Outstanding at December 31, 1997..............................   2,512,400         $ 9.06
Granted.......................................................     479,700           9.45
Exercised.....................................................    (228,056)          9.35
Canceled......................................................     (15,666)          8.91
                                                                 ---------        -------
Outstanding at September 30, 1998.............................   2,748,378         $ 9.19
                                                                 ---------
                                                                 ---------
Options exercisable at December 31, 1997......................     390,232         $12.02
                                                                 ---------
                                                                 ---------
Options exercisable at September 30, 1998.....................   1,071,899         $ 9.49
                                                                 ---------
                                                                 ---------

 
     During 1996, the Company adopted FASB Statement No. 123 'Accounting for
Stock-Based Compensation' (FAS 123) with respect to its stock options. As
permitted by FAS 123, the Company has elected to continue to account for
employee stock options following Accounting Principles Board Opinion No. 25,
'Accounting for Stock Issued to Employees' (APB 25) and related Interpretations.
Under APB 25, because the exercise price of the Company's employee stock options
equals the market price of the underlying stock on the date of grant, no
compensation expense is recognized.
 
     Options outstanding at September 30, 1998, expire from August 2003 to
October 2008. A total of 1,151,622 shares are reserved for future grants as of
September 30, 1998, under the 1993 and 1996 Plans.
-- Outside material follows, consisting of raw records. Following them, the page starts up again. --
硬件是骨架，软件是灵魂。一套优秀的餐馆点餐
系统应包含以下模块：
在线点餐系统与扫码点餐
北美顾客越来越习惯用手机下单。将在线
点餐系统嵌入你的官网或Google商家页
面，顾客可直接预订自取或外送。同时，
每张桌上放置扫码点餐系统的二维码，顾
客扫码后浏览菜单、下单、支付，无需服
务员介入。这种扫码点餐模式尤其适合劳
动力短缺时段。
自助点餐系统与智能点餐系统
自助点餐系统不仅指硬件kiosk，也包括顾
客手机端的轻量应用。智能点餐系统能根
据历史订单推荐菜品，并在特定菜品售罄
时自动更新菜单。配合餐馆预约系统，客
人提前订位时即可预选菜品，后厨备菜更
The following table
summarizes information concerning outstanding and exercisable options at
September 30, 1998:
 

                                                                            
Range of Exercise Prices.......................................         $7-11         $12-26
Options outstanding:...........................................
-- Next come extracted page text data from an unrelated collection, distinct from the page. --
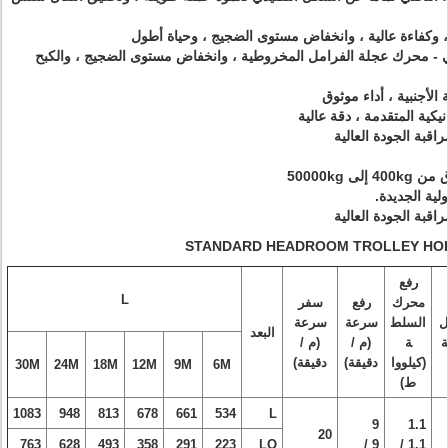
وكفاءة عالية ، وانخفاض مستوى الضجيج ، وحياة أطول
ي - محرك عجلة الفرامل المخروطية ، وانخفاض مستوى الضجيج ، والكبح
الأجنبية ، أداء موثوق
نيكية المتقدمة ، دقة عالية
اقبة الجودة العالية
 50000kg
ولية الجديدة.
اقبة الجودة العالية
رفع
L
محرك
رفع
سفر
ل
السلط
سرعة
سرعة
البعد
ة
ة
(م /
(م /
(كيلووا
دقيقة)
دقيقة)
30M
24M
18M
12M
9M
6M
ط)
1083
948
813
678
661
534
L
9
1.1
20
763
628
493
358
291
223
LO
9 /
1.1 /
     Weighted-Average Remaining Contractual Life...............    8.06 years     6.28 years
     Weighted-Average Exercise Price...........................         $8.54         $14.75
     Number....................................................     2,468,079        280,299
Options exercisable:
     Weighted-Average Exercise Price...........................         $8.13         $14.79
     Number....................................................       856,664        215,235

 
4. CHANGE IN ACCOUNTING ESTIMATE
 
     In July 1998 the Company committed to the purchase of five Lockheed L-1011
series 500 aircraft for delivery between August 1998 and June 1999. The Company
already operates 14 Lockheed L-1011 series 50 and series 100 aircraft, 13 of
which are owned and one of which is leased. The purchase agreement will expand
the size of the Lockheed L-1011 fleet from 14 to 19 aircraft, and is expected to
produce operating economies in such expenses as crew training, crew salaries,
and aircraft maintenance.
 
     As a result of this fleet expansion, the Company now expects to operate its
existing fleet of Lockheed L-1011 series 50 and series 100 aircraft through
December 2004, as opposed to previous retirement dates which had ranged from
2000 to 2002. The Company implemented this change in accounting estimate
effective July 1, 1998 which, in addition to extending the estimated useful
lives of the 13 owned aircraft, also reduced the estimated salvage value for
these aircraft as of the common retirement date of December 2004.
 
     This change in accounting estimate resulted in a reduction in depreciation
and amortization expense in the three and nine months ended September 30, 1998
of $972,000, and resulted in an increase in net income of $580,000 in the same
periods. Basic and fully diluted earnings per share in the three and nine months
ended September 30, 1998 were increased by $0.05 and $0.04, respectively.